I lunged for Rollar’s face with Grave Oath. He reacted immediately, whipping his hammer up to deflect the attack.
“Did you have to think about blocking that attack?” I asked.
“No, Lord Vance,” Rollar answered. “It was instinct.”
“Right. And these guys are just as used to sailing. They won’t be able to think after they’re resurrected, but they’ll be able to act on instinct. So...”
It took a bit of power to resurrect so many of them at once, like the exertion one felt after a short sprint.
I surveyed my new undead crews with pride. “Now, my warships have crews. I’ll get my zombie captains to steer us toward a rendezvous with the pirate ships, so you all can relax on deck for a while. Unless you feel like hitching a ride inside the whale again?”
The immediate chorus of “no way!” and “hell no!” and “never again!” that came my way in response was very emphatic.
“I go inside whale,” Drok remarked with a shrug.
I chuckled. “How about some wine? These Church of Light fellas always have ‘holy’ wine with them, and I’m guessing you guys are as tired as me of that fiery pirate grog?”
Everyone was eager to wet their whistles after the battle, so we headed down into the hold. Sure enough, there were plenty of barrels of good-quality wine down there. A few were from Erst, and when Elyse saw them, a look of sadness crossed her face.
“You’ll return to your bishopric, Elyse,” I sai
d to her. “Once we’ve defeated the Blood God and crushed Elandriel and whichever other assholes in the Church supported this Crusade against me.”
“The more time I spend with you,” she replied, “the more I question whether I should, or could, return to my previous position. I keep thinking about your youth, when your greatest desire was to become a Consecrated Knight. Elandriel’s scorn and rejection of your wishes completely turned your view of the Church around and set you off on an entirely different path. You once were fiercely devoted to serving the Church and the Lord of Light. But you changed. I think. . . I think I might be changing, too. Maybe it’s time for me to find my own path, as you did.”
“Whatever you want to do,” I said, “there will always be a place for you by my side in the Temple of Necrosis.”
“Thank you, Vance,” she said as she wrapped her arms around my shoulders.
I felt like now might be a good time to celebrate my battle victory, alone with Elyse, behind the locked door of this captain’s cabin. From the unmistakable gleam in her eyes, I could tell she felt the same way. But before I could lean in and plant my lips on hers, something tickled my attention.
I could sense the presence of death, human death, out on the ocean. But it wasn’t the corpses of Transcendent Sails sailors floating in the water around the warships. The human dead I could sense were much farther away than that, a few miles at least. We were far from any landmass too.

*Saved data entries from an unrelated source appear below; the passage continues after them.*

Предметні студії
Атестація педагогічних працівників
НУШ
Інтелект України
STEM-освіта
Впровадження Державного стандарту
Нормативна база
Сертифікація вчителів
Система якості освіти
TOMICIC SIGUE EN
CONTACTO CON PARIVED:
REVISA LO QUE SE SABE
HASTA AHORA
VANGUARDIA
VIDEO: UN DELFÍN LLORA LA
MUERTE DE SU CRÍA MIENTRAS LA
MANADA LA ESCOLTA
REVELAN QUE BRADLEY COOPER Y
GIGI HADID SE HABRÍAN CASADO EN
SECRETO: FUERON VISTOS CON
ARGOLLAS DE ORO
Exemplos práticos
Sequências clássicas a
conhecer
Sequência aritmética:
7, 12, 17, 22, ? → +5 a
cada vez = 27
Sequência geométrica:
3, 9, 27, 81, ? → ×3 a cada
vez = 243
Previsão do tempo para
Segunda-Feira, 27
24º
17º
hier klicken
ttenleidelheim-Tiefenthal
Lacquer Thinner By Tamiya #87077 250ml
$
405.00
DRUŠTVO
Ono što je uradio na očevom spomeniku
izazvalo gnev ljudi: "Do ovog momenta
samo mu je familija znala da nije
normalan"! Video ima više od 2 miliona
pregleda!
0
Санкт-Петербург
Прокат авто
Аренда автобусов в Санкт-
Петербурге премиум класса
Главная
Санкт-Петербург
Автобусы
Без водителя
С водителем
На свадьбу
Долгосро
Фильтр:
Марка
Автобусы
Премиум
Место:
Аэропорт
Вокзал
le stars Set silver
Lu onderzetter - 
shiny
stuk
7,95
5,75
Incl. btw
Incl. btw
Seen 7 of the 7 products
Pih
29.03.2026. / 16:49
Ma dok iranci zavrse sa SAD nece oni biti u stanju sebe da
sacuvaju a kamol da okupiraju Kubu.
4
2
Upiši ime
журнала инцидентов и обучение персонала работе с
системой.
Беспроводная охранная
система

“As much as I’d like some alone time with you right now, Elyse,” I said to her, “there’s something I need to investigate quickly.”
“It’s no problem. You are now captain of a fleet, after all,” she said, the disappointment plain in her tone.
I closed my eyes and sent my mind into Talon. I flew out over the open sea, scanning the waves below me. After three or four miles, I saw where the death signal was coming from: a small dinghy, adrift on the ocean. I flew Talon down lower to get a closer look at the vessel. It was full of dead bodies—all Yengishmen, it seemed. They were far out of the way of the course my ships were on, so it wouldn’t have made much sense to raise them as skeletons or zombies. I could have ordered Talon to bring a corpse back to me so that I could touch it and learn what happened at their time of death, but I doubted it would tell me much. These folks had obviously died from hunger and thirst, and possibly exposure. I wouldn’t learn anything from them by using my magic in this way.